Para ser respeitado e ter sucesso, algumas qualidades são tidas como fundamentais. O comportamento assertivo. A voz robusta, às vezes enérgica, ora com volume tonitruante, ora suave, em um ritmo que demonstra leveza, mas também segurança e confiança. O vocabulário medido e adaptado à capacidade de entendimento e ao gosto dos ouvintes, isento de palavras que exijam algum tipo de “tradução” para que sejam compreendidas, ou por serem excessivamente técnicas, ou por darem a impressão de terem sido garimpadas nas páginas pouco usadas de um dicionário. A postura firme, elegante, sem rigidez. O semblante arejado, disponível, descontraído, e ao mesmo tempo confiante e seguro.
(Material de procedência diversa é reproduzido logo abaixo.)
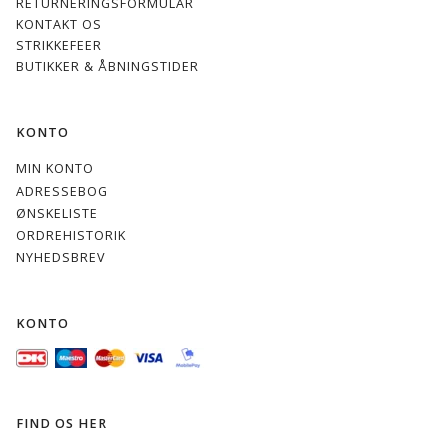
RETURNERINGSFORMULAR
KONTAKT OS
STRIKKEFEER
BUTIKKER & ÅBNINGSTIDER
KONTO
MIN KONTO
ADRESSEBOG
ØNSKELISTE
ORDREHISTORIK
NYHEDSBREV
KONTO
FIND OS HER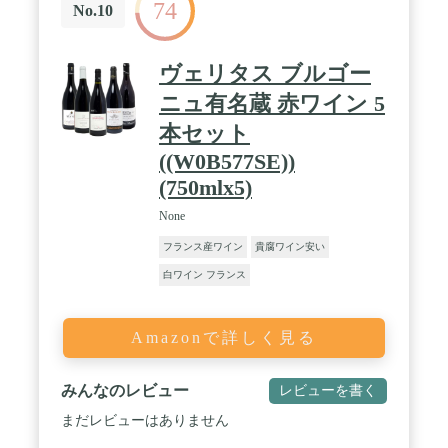
74
No.10
ヴェリタス ブルゴー
ニュ有名蔵 赤ワイン 5
本セット
((W0B577SE))
(750mlx5)
None
フランス産ワイン
貴腐ワイン安い
白ワイン フランス
Amazonで詳しく見る
みんなのレビュー
レビューを書く
まだレビューはありません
Essa poderia, perfeitamente, ser a descrição de uma pessoa convicta de suas ideias e ideais, empunhando o estandarte e carregando uma legião de seguidores ao longo da sua jornada. Confiança, objetividade e obstinação por uma causa acompanham sua caminhada, e, concluída a tarefa, ainda que não mais esteja presente, seu exemplo fará com que os liderados continuem o percurso empenhados na busca de resultados que agora passaram a ser deles.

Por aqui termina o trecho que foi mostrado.